## TASK BRIEF
For the material below, state how many lines have the word "Image" in them, with no other words.

## DATA TO EXAMINE
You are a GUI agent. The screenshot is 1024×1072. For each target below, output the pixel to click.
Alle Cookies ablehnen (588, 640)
---
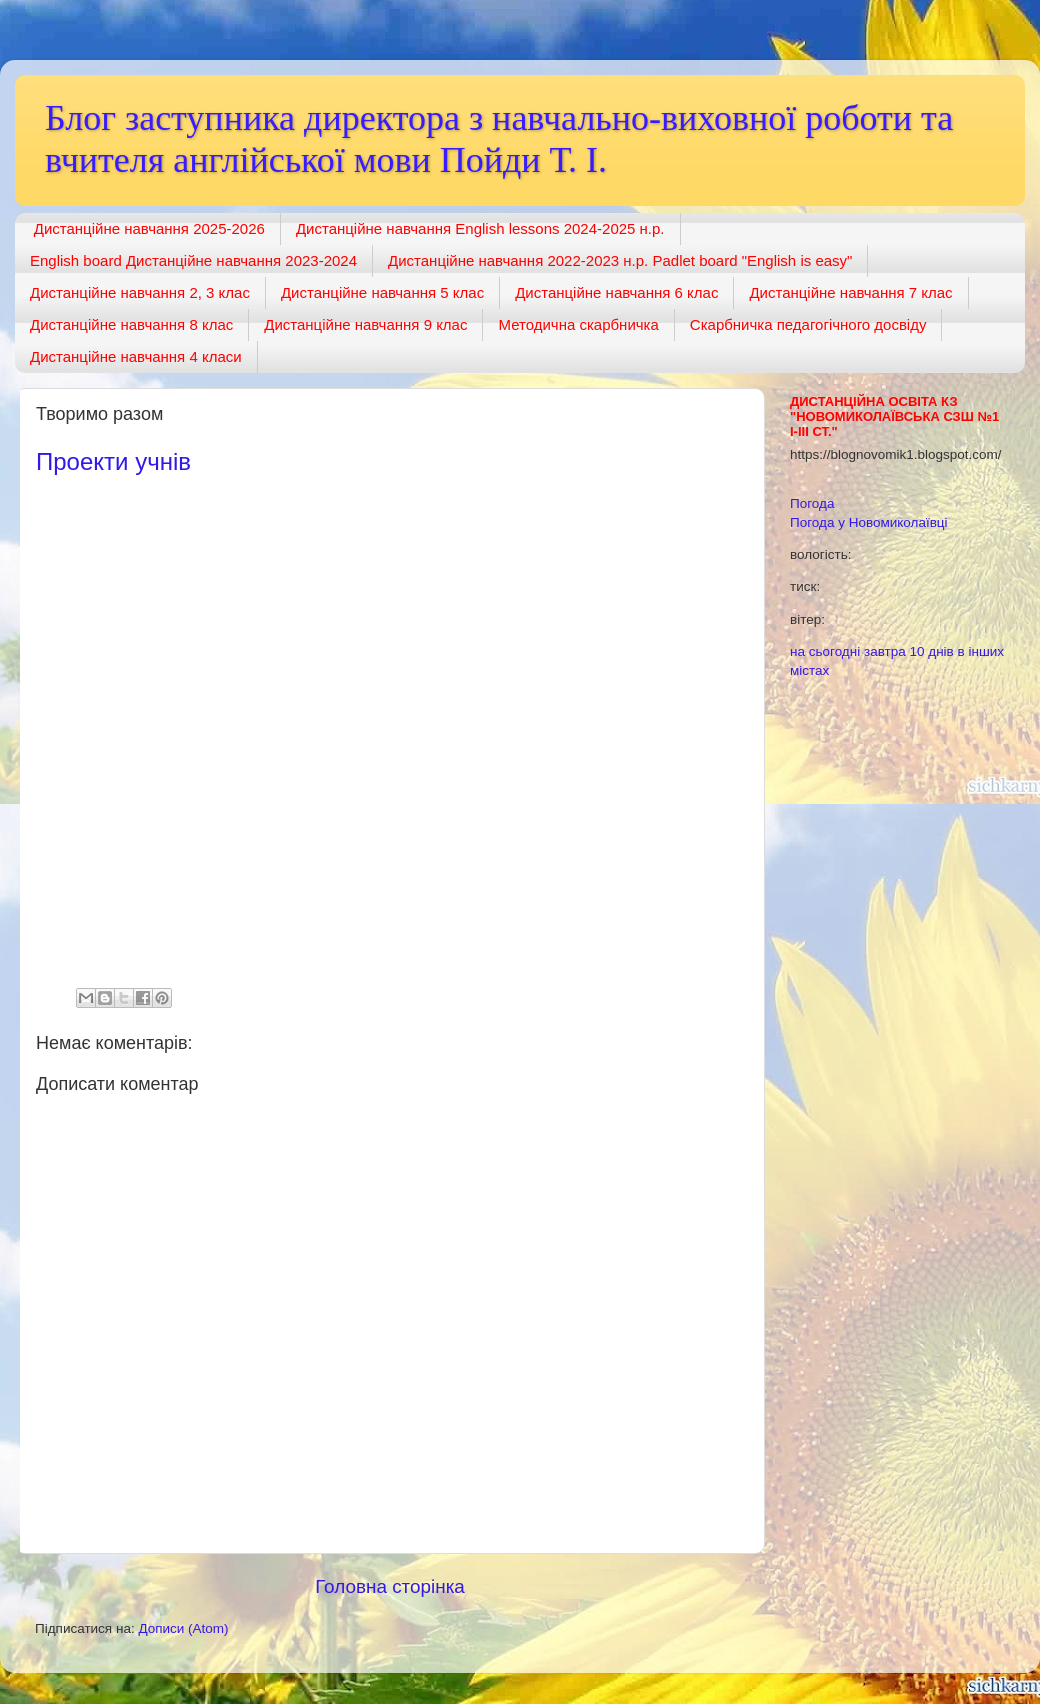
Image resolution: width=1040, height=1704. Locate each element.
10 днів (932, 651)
---
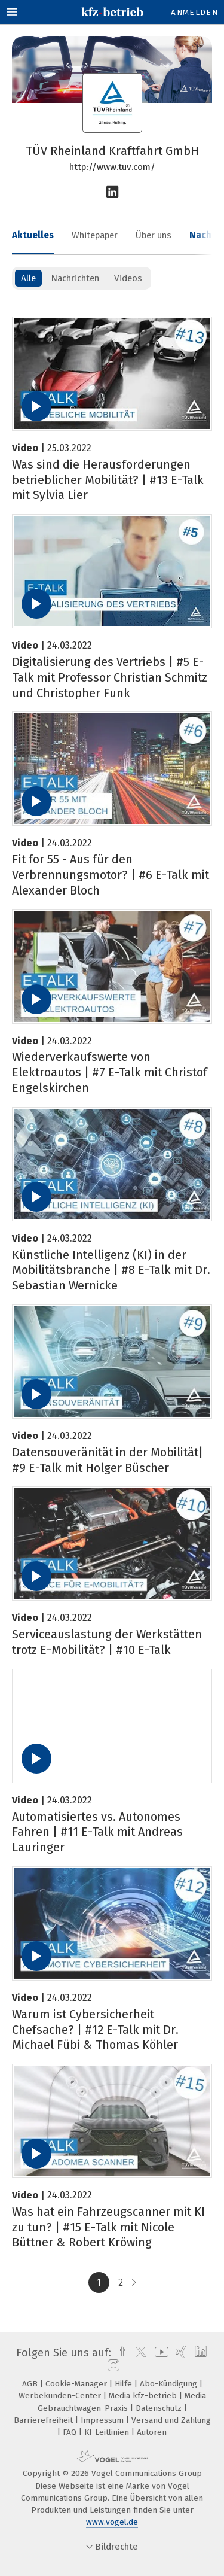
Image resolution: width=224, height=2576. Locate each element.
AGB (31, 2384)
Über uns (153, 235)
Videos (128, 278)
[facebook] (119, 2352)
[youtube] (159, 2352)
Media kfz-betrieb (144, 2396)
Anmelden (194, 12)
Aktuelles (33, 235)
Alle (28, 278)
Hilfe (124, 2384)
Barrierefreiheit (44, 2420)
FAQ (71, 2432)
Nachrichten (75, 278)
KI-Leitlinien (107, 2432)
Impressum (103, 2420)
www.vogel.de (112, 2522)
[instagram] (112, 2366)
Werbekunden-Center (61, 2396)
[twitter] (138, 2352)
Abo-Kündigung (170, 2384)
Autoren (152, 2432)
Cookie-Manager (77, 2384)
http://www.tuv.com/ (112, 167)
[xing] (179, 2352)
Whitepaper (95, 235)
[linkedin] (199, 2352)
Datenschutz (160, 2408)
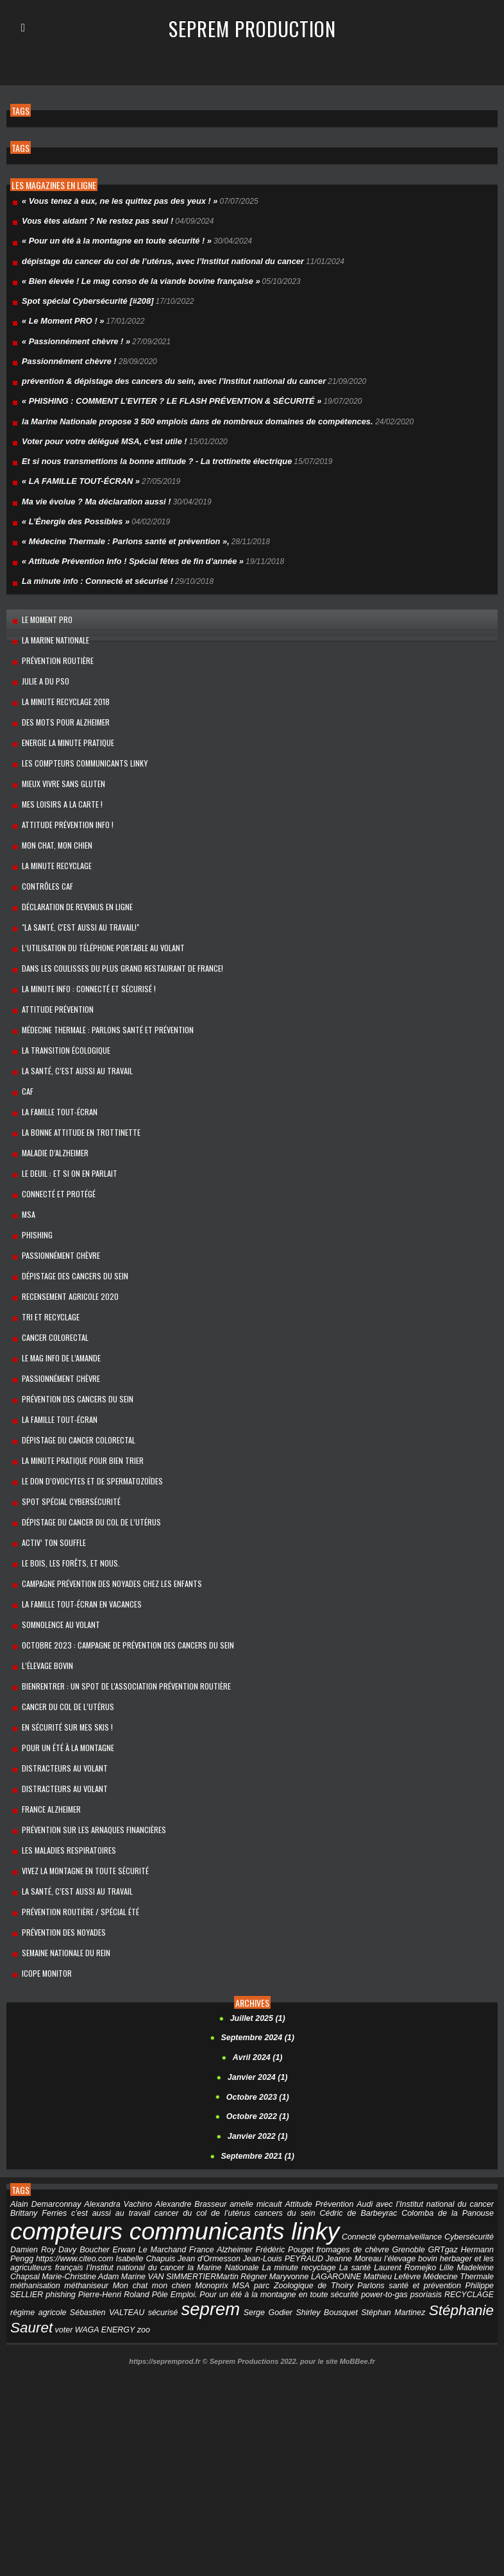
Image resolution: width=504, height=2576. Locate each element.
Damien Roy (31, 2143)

## REPLY TO THE TASK
3